As every gay New Yorker knows, each weekend the streets of lower Manhattan are flooded with LGBT teenagers escaping their often dangerous situations in northern New Jersey, where there is no safe place for them to be themselves. But finally, Newark is working on making things more welcoming at home.
For the past six months, city and school officials have been meeting with gay advocates from the Newark Pride Alliance to start an after-school program for Lesbian Gay Bisexual Transgender Questioning (LGBTQ) youths in the city. It would be the first center of its kind in Newark to deal with an often-ostracized population of young people. Booker mentioned the program in his State of the City speech, saying he would not tolerate harassment of city youth because of their sexual orientation. If everything works out, organizers said, the program will start out in a city school this fall and put Newark on the map with other cities that have been providing services for gay and lesbian youths for years.

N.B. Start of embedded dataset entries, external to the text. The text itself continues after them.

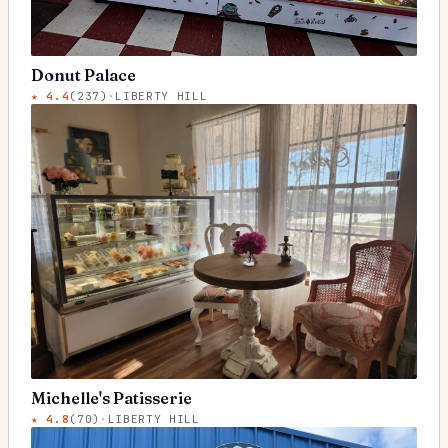
Donut Palace
★
4.4
(
237
)
·
LIBERTY HILL
Michelle's Patisserie
★
4.8
(
70
)
·
LIBERTY HILL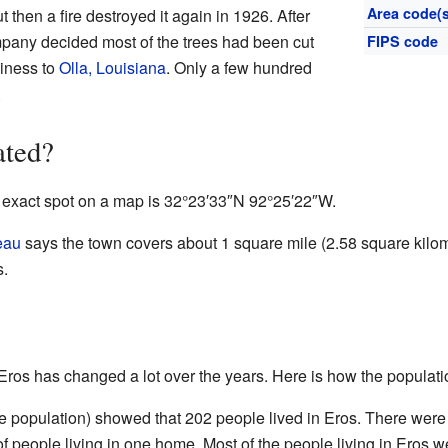
Area code(s
t then a fire destroyed it again in 1926. After
mpany decided most of the trees had been cut
FIPS code
iness to
Olla, Louisiana
. Only a few hundred
.
ated?
s exact spot on a map is
32°23′33″N
92°25′22″W
.
eau
says the town covers about 1 square mile (2.58 square kilome
s.
 Eros has changed a lot over the years. Here is how the populat
he population) showed that 202 people lived in Eros. There were
 people living in one home. Most of the people living in Eros w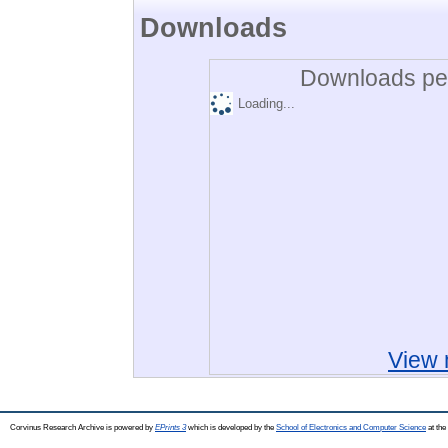
Downloads
Downloads per
Loading...
View 
Corvinus Research Archive is powered by
EPrints 3
which is developed by the
School of Electronics and Computer Science
at the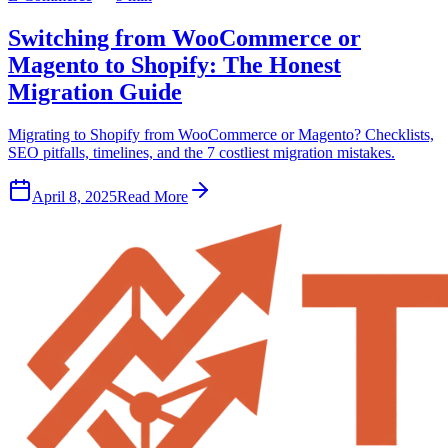
Switching from WooCommerce or
Magento to Shopify: The Honest
Migration Guide
Migrating to Shopify from WooCommerce or Magento? Checklists,
SEO pitfalls, timelines, and the 7 costliest migration mistakes.
April 8, 2025
Read More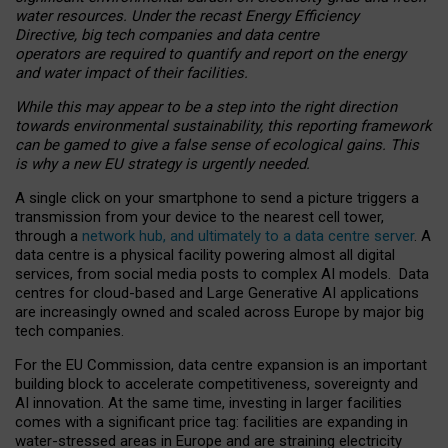
water resources. Under the recast Energy Efficiency
Directive, big tech companies and data centre
operators are required to quantify and report on the energy
and water impact of their facilities.
While this may appear to be a step into the right direction
towards environmental sustainability, this reporting framework
can be gamed to give a false sense of ecological gains. This
is why a new EU strategy is urgently needed.
A single click on your smartphone to send a picture triggers a
transmission from your device to the nearest cell tower,
through a
network hub, and ultimately to a data centre server
. A
data centre is a physical facility powering almost all digital
services, from social media posts to complex AI models. Data
centres for cloud-based and Large Generative AI applications
are increasingly owned and scaled across Europe by major big
tech companies.
For the EU Commission, data centre expansion is an important
building block to accelerate competitiveness, sovereignty and
AI innovation. At the same time, investing in larger facilities
comes with a significant price tag: facilities are expanding in
water-stressed areas in Europe and are straining electricity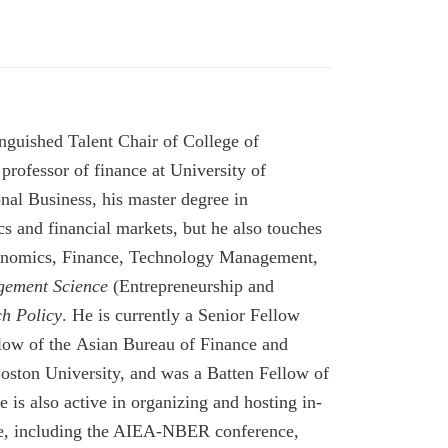
guished Talent Chair of College of
rofessor of finance at University of
nal Business, his master degree in
 and financial markets, but he also touches
 Economics, Finance, Technology Management,
ement Science
(
Entrepreneurship and
h Policy
.
He
is currently a
Senior Fellow
low of the Asian Bureau of Finance and
oston University, and
was a Batten Fellow of
e is also active in organizing and
hosting
in-
nce, including the AIEA-NBER conference,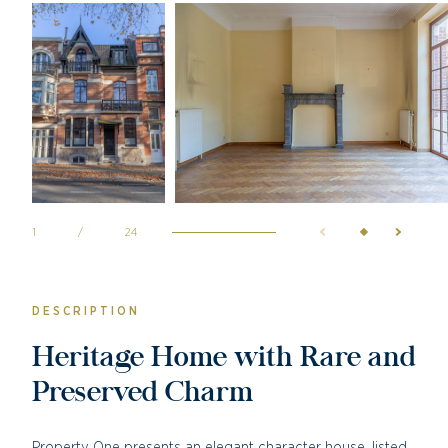
1
/
24
DESCRIPTION
Heritage Home with Rare and
Preserved Charm
Property One presents an elegant character house, listed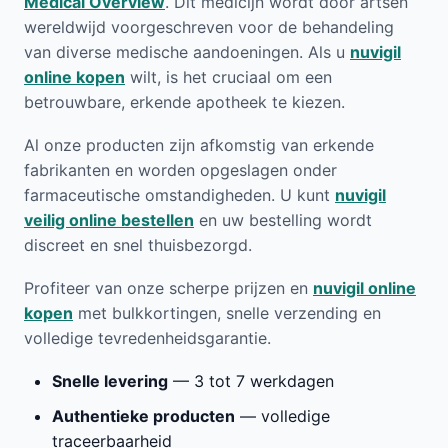
Medical Overview
. Dit medicijn wordt door artsen
wereldwijd voorgeschreven voor de behandeling
van diverse medische aandoeningen. Als u
nuvigil
online kopen
wilt, is het cruciaal om een
betrouwbare, erkende apotheek te kiezen.
Al onze producten zijn afkomstig van erkende
fabrikanten en worden opgeslagen onder
farmaceutische omstandigheden. U kunt
nuvigil
veilig online bestellen
en uw bestelling wordt
discreet en snel thuisbezorgd.
Profiteer van onze scherpe prijzen en
nuvigil online
kopen
met bulkkortingen, snelle verzending en
volledige tevredenheidsgarantie.
Snelle levering
— 3 tot 7 werkdagen
Authentieke producten
— volledige
traceerbaarheid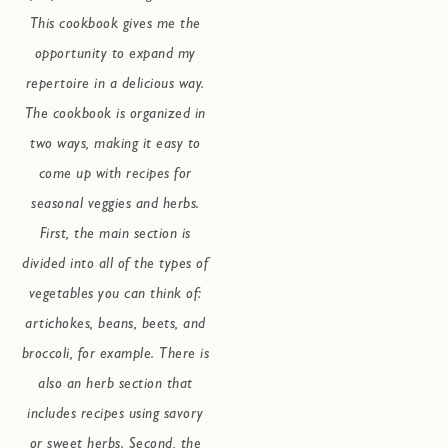
This cookbook gives me the
opportunity to expand my
repertoire in a delicious way.
The cookbook is organized in
two ways, making it easy to
come up with recipes for
seasonal veggies and herbs.
First, the main section is
divided into all of the types of
vegetables you can think of:
artichokes, beans, beets, and
broccoli, for example. There is
also an herb section that
includes recipes using savory
or sweet herbs. Second, the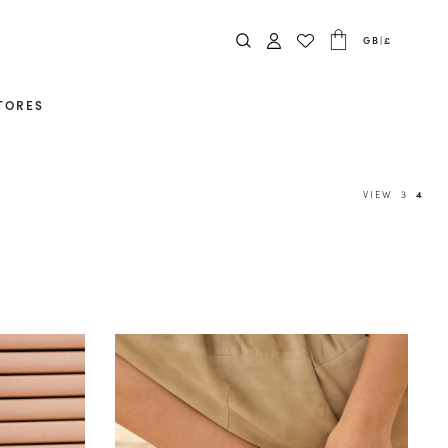
GB
|
£
TORES
VIEW
3
4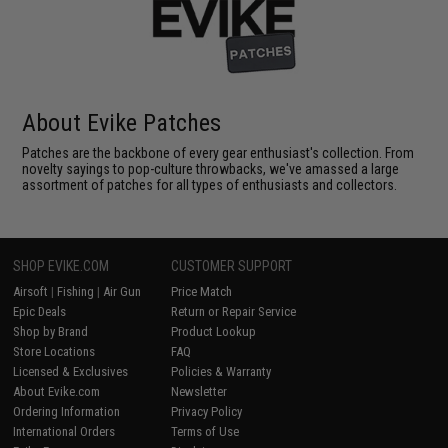
About Evike Patches
Patches are the backbone of every gear enthusiast's collection. From
novelty sayings to pop-culture throwbacks, we've amassed a large
assortment of patches for all types of enthusiasts and collectors.
SHOP EVIKE.COM
CUSTOMER SUPPORT
Airsoft
|
Fishing
|
Air Gun
Price Match
Epic Deals
Return or Repair Service
Shop by Brand
Product Lookup
Store Locations
FAQ
Licensed & Exclusives
Policies & Warranty
About Evike.com
Newsletter
Ordering Information
Privacy Policy
International Orders
Terms of Use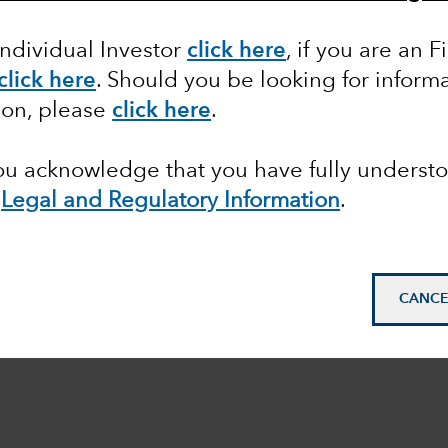
Individual Investor
click here
, if you are an F
click here
. Should you be looking for informa
ion, please
click here
.
you acknowledge that you have fully underst
e
Legal and Regulatory Information
.
CANCE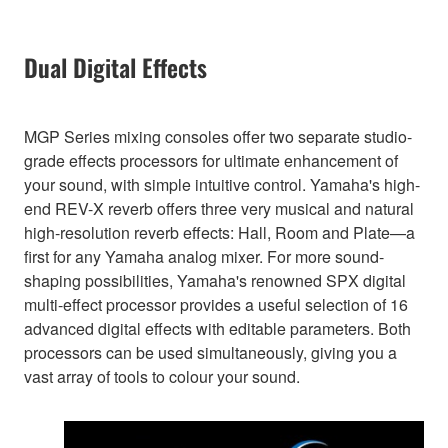
Dual Digital Effects
MGP Series mixing consoles offer two separate studio-
grade effects processors for ultimate enhancement of
your sound, with simple intuitive control. Yamaha's high-
end REV-X reverb offers three very musical and natural
high-resolution reverb effects: Hall, Room and Plate—a
first for any Yamaha analog mixer. For more sound-
shaping possibilities, Yamaha's renowned SPX digital
multi-effect processor provides a useful selection of 16
advanced digital effects with editable parameters. Both
processors can be used simultaneously, giving you a
vast array of tools to colour your sound.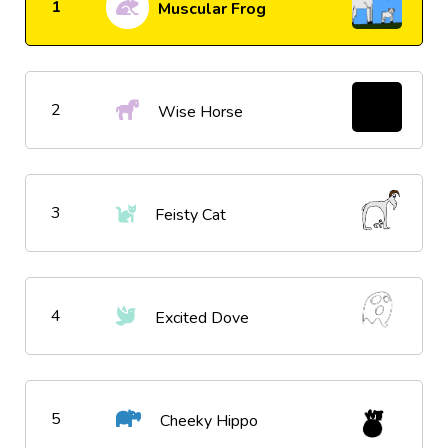
1
Muscular Frog
2
Wise Horse
3
Feisty Cat
4
Excited Dove
5
Cheeky Hippo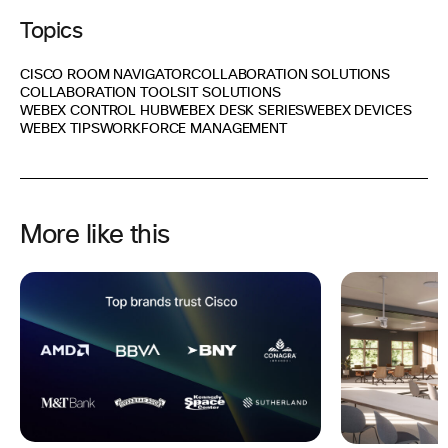
Topics
CISCO ROOM NAVIGATOR
COLLABORATION SOLUTIONS
COLLABORATION TOOLS
IT SOLUTIONS
WEBEX CONTROL HUB
WEBEX DESK SERIES
WEBEX DEVICES
WEBEX TIPS
WORKFORCE MANAGEMENT
More like this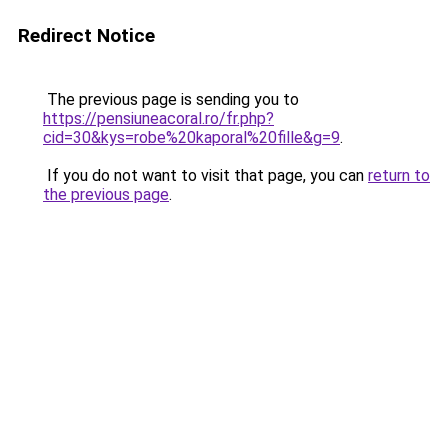
Redirect Notice
The previous page is sending you to
https://pensiuneacoral.ro/fr.php?
cid=30&kys=robe%20kaporal%20fille&g=9
.
If you do not want to visit that page, you can
return to
the previous page
.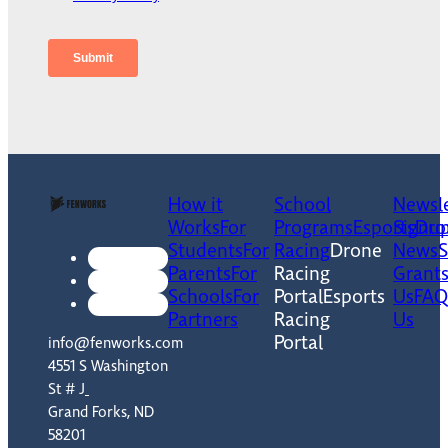
How it
School
Newsle
Works
For
Programs
Esports
Signu
Dro
Students
For
Racing
Drone
News
Parents
For
Racing
Grant
Schools
For
Portal
Esports
Us
FAQ
Partners
Racing
Us
Portal
info@fenworks.com
4551 S Washington
St # J
Grand Forks, ND
58201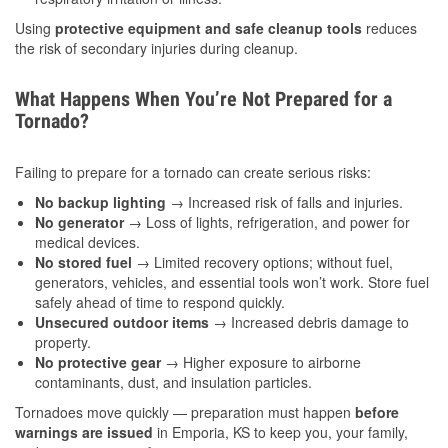
Using
protective equipment and safe cleanup tools
reduces
the risk of secondary injuries during cleanup.
What Happens When You’re Not Prepared for a
Tornado?
Failing to prepare for a tornado can create serious risks:
No backup lighting
→ Increased risk of falls and injuries.
No generator
→ Loss of lights, refrigeration, and power for
medical devices.
No stored fuel
→ Limited recovery options; without fuel,
generators, vehicles, and essential tools won’t work. Store fuel
safely ahead of time to respond quickly.
Unsecured outdoor items
→ Increased debris damage to
property.
No protective gear
→ Higher exposure to airborne
contaminants, dust, and insulation particles.
Tornadoes move quickly — preparation must happen
before
warnings are issued
in Emporia, KS to keep you, your family,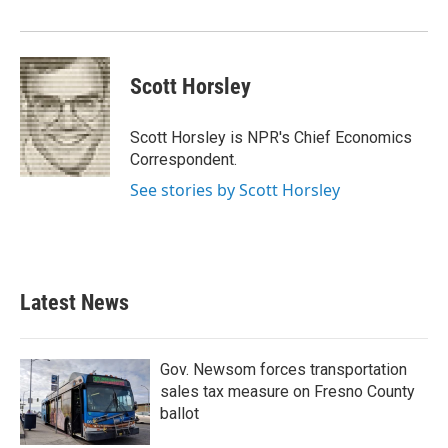
o
r
I
k
n
Scott Horsley
Scott Horsley is NPR's Chief Economics
Correspondent.
See stories by Scott Horsley
Latest News
Gov. Newsom forces transportation
sales tax measure on Fresno County
ballot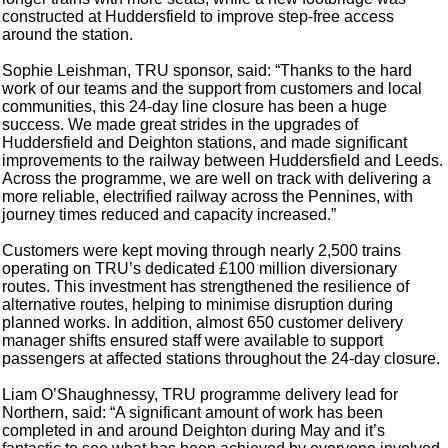
constructed at Huddersfield to improve step-free access
around the station.
Sophie Leishman, TRU sponsor, said: “Thanks to the hard
work of our teams and the support from customers and local
communities, this 24-day line closure has been a huge
success. We made great strides in the upgrades of
Huddersfield and Deighton stations, and made significant
improvements to the railway between Huddersfield and Leeds.
Across the programme, we are well on track with delivering a
more reliable, electrified railway across the Pennines, with
journey times reduced and capacity increased.”
Customers were kept moving through nearly 2,500 trains
operating on TRU’s dedicated £100 million diversionary
routes. This investment has strengthened the resilience of
alternative routes, helping to minimise disruption during
planned works. In addition, almost 650 customer delivery
manager shifts ensured staff were available to support
passengers at affected stations throughout the 24-day closure.
Liam O’Shaughnessy, TRU programme delivery lead for
Northern, said: “A significant amount of work has been
completed in and around Deighton during May and it’s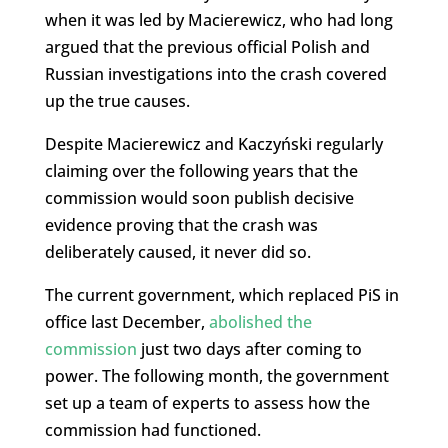
when it was led by Macierewicz, who had long
argued that the previous official Polish and
Russian investigations into the crash covered
up the true causes.
Despite Macierewicz and Kaczyński regularly
claiming over the following years that the
commission would soon publish decisive
evidence proving that the crash was
deliberately caused, it never did so.
The current government, which replaced PiS in
office last December,
abolished the
commission
just two days after coming to
power. The following month, the government
set up a team of experts to assess how the
commission had functioned.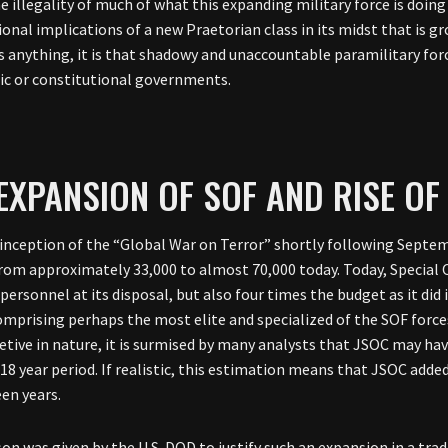
e illegality of much of what this expanding military force is doin
onal implications of a new Praetorian class in its midst that is gr
s anything, it is that shadowy and unaccountable paramilitary fo
c or constitutional governments.
EXPANSION OF SOF AND RISE O
 inception of the “Global War on Terror” shortly following Septem
rom approximately 33,000 to almost 70,000 today. Today, Speci
 personnel at its disposal, but also four times the budget as it d
omprising perhaps the most elite and specialized of the SOF forc
retive in nature, it is surmised by many analysts that JSOC may ha
18 year period. If realistic, this estimation means that JSOC adde
een years.
on was given by the U.S. DOD to justify such an expansion in a trad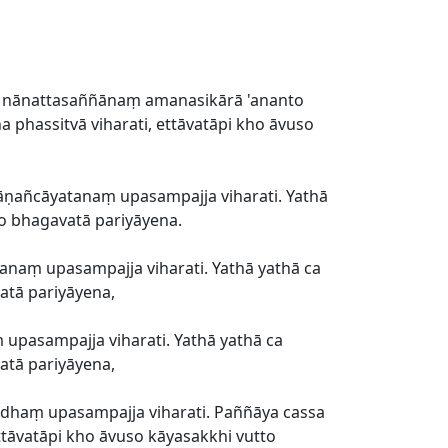
nānattasaññānaṃ amanasikārā 'ananto
 phassitvā viharati, ettāvatāpi kho āvuso
ṇañcāyatanaṃ upasampajja viharati. Yathā
to bhagavatā pariyāyena.
naṃ upasampajja viharati. Yathā yathā ca
atā pariyāyena,
asampajja viharati. Yathā yathā ca
atā pariyāyena,
haṃ upasampajja viharati. Paññāya cassa
ttāvatāpi kho āvuso kāyasakkhi vutto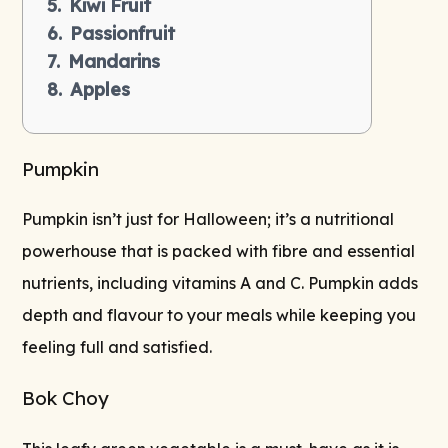
Kiwi Fruit
Passionfruit
Mandarins
Apples
Pumpkin
Pumpkin isn’t just for Halloween; it’s a nutritional
powerhouse that is packed with fibre and essential
nutrients, including vitamins A and C. Pumpkin adds
depth and flavour to your meals while keeping you
feeling full and satisfied.
Bok Choy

“To put it simply, it’s been a long time coming,” said James Credle, executive director of the alliance. “Too many people treat them as less than human.” The program will be modeled after one run by the Hetrick-Martin Institute, a 30-year-old organization that serves LGBTQ youth in New York City. The institute deals with 1,000 youths a year from more than 200 ZIP codes in the metropolitan area and helps another 2,500 through outreach. Newark kids figure into that number, because they don’t have many options in New Jersey’s largest city.
Newark’s program will include social activities, HIV education, suicide prevention, and career counseling.